# Baby Rudin Excercie 1.7 (Existence of Logarithms)

I'm currently working through Baby Rudin and need help on exercise 1.7(f).

The question:

Let $A$ be the set of all $w$ such that $b^w < y$, and show that $x = \text{sup}(A)$ satisfies $b^x = y$.

Things given and proven in parts (a)-(e).

1. $b > 1$, $y > 0$, $x \in \mathbb{R}$
2. $\forall n \in \mathbb{Z}^+$, $b^n - 1 \geq n(b-1)$
3. $b-1 \geq n(b^{1/n}-1)$
4. $b^{1/n} < t$
5. $b^w < y \implies b^{w+(1/n)} < y$, for sufficiently large $n$, and using the substitution $t = yb^{-w}$.
6. $b^w > y \implies b^{w-(1/n)} > y$

I'm having trouble proving this.
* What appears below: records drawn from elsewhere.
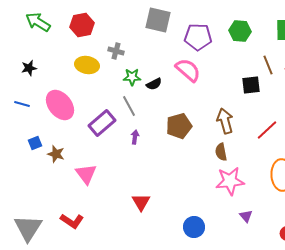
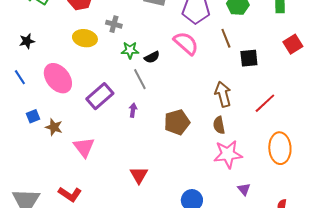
brown line: (268, 65) -> (226, 38), moved
blue line: (22, 104) -> (20, 77), turned 42
gray line: (129, 106) -> (140, 79), moved
brown pentagon: (179, 126) -> (177, 122), moved

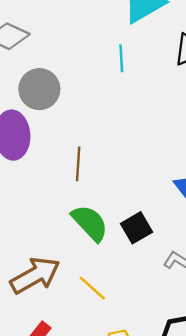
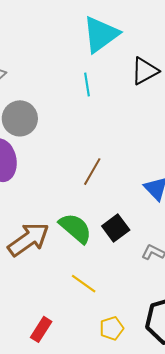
brown line: (78, 164) -> (92, 172), moved, turned 32
brown arrow: (35, 275) -> (28, 239), moved

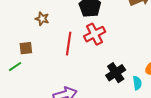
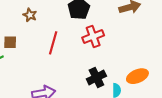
red cross: (95, 34) -> (93, 37), moved

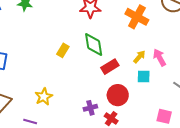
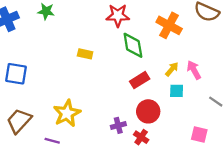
green diamond: (94, 44) -> (133, 45), moved
yellow rectangle: (63, 50) -> (85, 54), moved, turned 72
yellow star: (44, 97) -> (67, 113), size x1.4

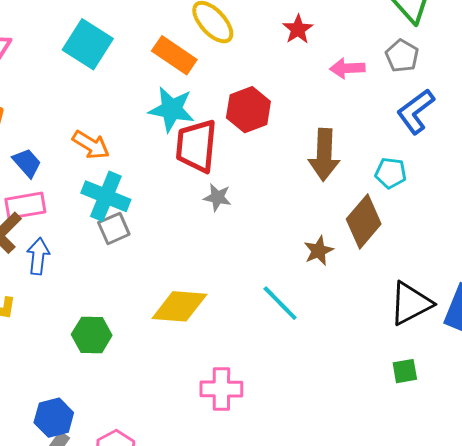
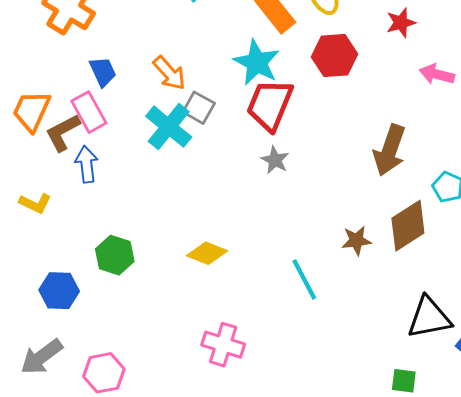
red hexagon: (248, 110) -> (335, 55), moved
pink rectangle: (25, 206) -> (89, 112), turned 54
gray square: (114, 228) -> (199, 108), moved, turned 36
blue arrow: (38, 256) -> (86, 164), turned -30
yellow diamond: (179, 306) -> (207, 253), size x0.7
blue hexagon: (54, 418) -> (59, 291), moved

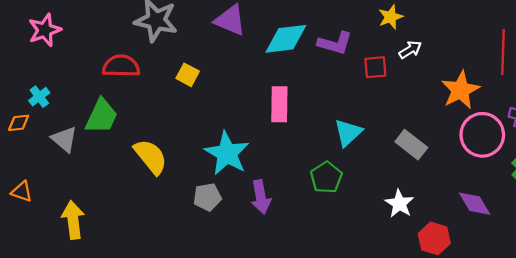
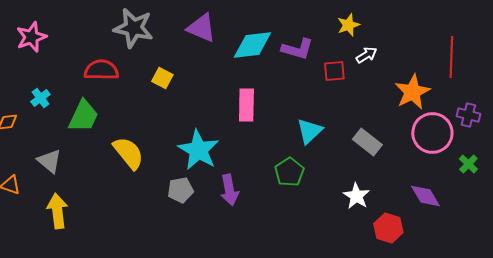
cyan cross: (39, 97) -> (40, 98), moved
gray triangle: (64, 139) -> (49, 161), moved

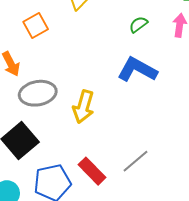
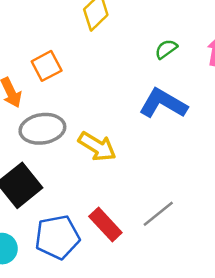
orange square: (36, 25) -> (47, 66), moved
yellow arrow: (83, 107) -> (97, 146), turned -76

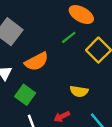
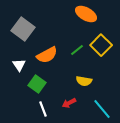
green line: (69, 37) -> (77, 50), moved

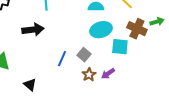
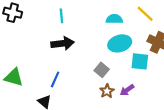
black arrow: (33, 30) -> (62, 43), moved
blue line: (62, 59) -> (55, 79), moved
My approach so far is to try to prove that both $b^x < y$ and $b^x > y$ are false, so that $b^x = y$.

Proof (so far):

By definition, $\forall w \in A$, $x \geq w$. Assume $b^x < y$. $b^{x+1/n} < y \implies b^xb^{1/n} < y$ (This is where my proof falls apart, I'd like to use fact #4 to substitute in $t$, but it might invalidate my inequality. The same problem occurs if I assume $b^x > y$. Any ideas?)

well you certainly have $$b^x \le y$$ this suggests an approach based on
suppose $b^x \lt y$
can you use the facts you cite to show that $$\exists z \gt x\\ b^z \lt y$$ a contradiction?